Managing claims against the State
Stepping away from the capital markets, the NTMA also performs claims and risk management functions on behalf of the State acting as the State Claims Agency. The SCA has a significant claims portfolio of over 6,000 claims under management with an estimated liability at 31 December 2013 of €1.2 billion.
These are large numbers – as indeed are most of the figures relating to the work of the NTMA – but we are always conscious of the fact that behind these figures are individuals. The nature of its work puts the SCA in the unenviable position of dealing, sometimes within the constraints of the adversarial court system, with distressing cases of personal trauma and loss. In doing so, it seeks to fulfil its statutory duty to represent the interest of the State in a fair and respectful manner.

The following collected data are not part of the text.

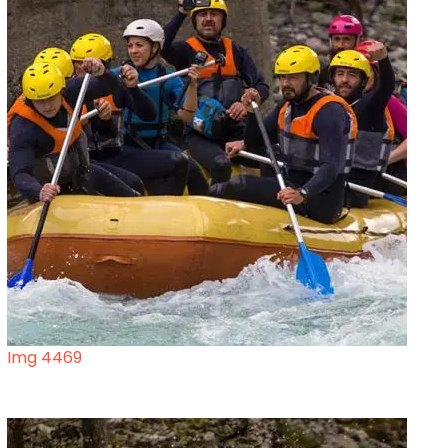
Img 4469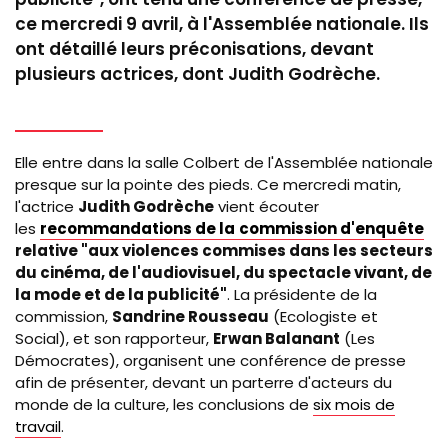
ce mercredi 9 avril, à l'Assemblée nationale. Ils
ont détaillé leurs préconisations, devant
plusieurs actrices, dont Judith Godrèche.
Elle entre dans la salle Colbert de l'Assemblée nationale
presque sur la pointe des pieds. Ce mercredi matin,
l'actrice
Judith Godrèche
vient écouter
les
recommandations de la
commission d'enquête
relative "aux violences commises dans les secteurs
du cinéma, de l'audiovisuel, du spectacle vivant, de
la mode et de la publicité"
. La présidente de la
commission,
Sandrine Rousseau
(Ecologiste et
Social), et son rapporteur,
Erwan Balanant
(Les
Démocrates), organisent une conférence de presse
afin de présenter, devant un parterre d'acteurs du
monde de la culture, les conclusions de
six mois de
travail
.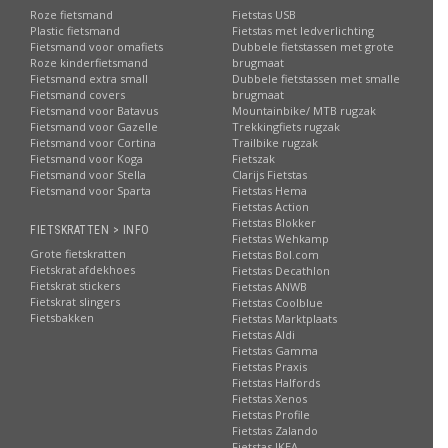
Roze fietsmand
Fietstas USB
Plastic fietsmand
Fietstas met ledverlichting
Fietsmand voor omafiets
Dubbele fietstassen met grote
Roze kinderfietsmand
brugmaat
Fietsmand extra small
Dubbele fietstassen met smalle
Fietsmand covers
brugmaat
Fietsmand voor Batavus
Mountainbike/ MTB rugzak
Fietsmand voor Gazelle
Trekkingfiets rugzak
Fietsmand voor Cortina
Trailbike rugzak
Fietsmand voor Koga
Fietszak
Fietsmand voor Stella
Clarijs Fietstas
Fietsmand voor Sparta
Fietstas Hema
Fietstas Action
Fietstas Blokker
FIETSKRATTEN > INFO
Fietstas Wehkamp
Grote fietskratten
Fietstas Bol.com
Fietskrat afdekhoes
Fietstas Decathlon
Fietskrat stickers
Fietstas ANWB
Fietskrat slingers
Fietstas Coolblue
Fietsbakken
Fietstas Marktplaats
Fietstas Aldi
Fietstas Gamma
Fietstas Praxis
Fietstas Halfords
Fietstas Xenos
Fietstas Profile
Fietstas Zalando
Fietstas IKEA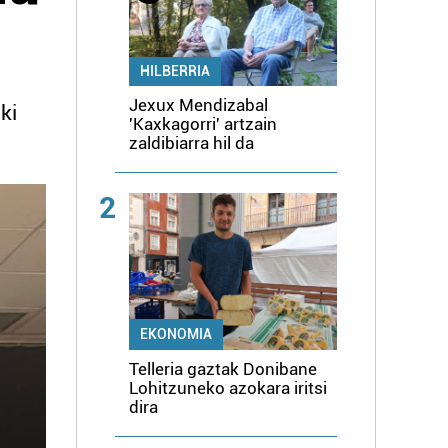
HILBERRIA
Jexux Mendizabal
ki
'Kaxkagorri' artzain
zaldibiarra hil da
2
EKONOMIA
Telleria gaztak Donibane
Lohitzuneko azokara iritsi
dira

It is in this context that the State Claims Agency resolves the majority of clinical claims by negotiating a settlement either directly or via mediation, with only 3 per cent of clinical claims ending up in the courts. The SCA views mediation as a preferable alternative to the adversarial courts system, particularly in relation to clinical negligence cases.
Since its establishment in 1990 as a single function debt management agency, Governments have given the NTMA a range of additional responsibilities. In my opening remarks this morning I have touched on three of these but there is also the National Development Finance Agency and the National Asset Management Agency which have their own accountable persons and are not the subject of this morning’s agenda.
As a result of the progressive addition of these extra functions over the years the NTMA’s current governance structure comprises a number of boards and committees overseeing its work. The legislation to establish the Ireland Strategic Investment Fund and to put NewERA on a statutory footing, provides an opportune moment to streamline and update this unwieldy governance structure. The Government’s proposed legislative changes will – based on proposals put forward by the NTMA – establish a single, overarching NTMA Board to oversee all of the NTMA’s functions, other than NAMA which will continue to have its own separate governance structure. This Board, to be chaired by Willie Walsh, Chief Executive of International Airlines Group, will greatly assist in the delivery of the NTMA’s objectives in an integrated and coherent manner.
I thank the Committee members for your attention and my colleagues and I will be happy to address any questions you have.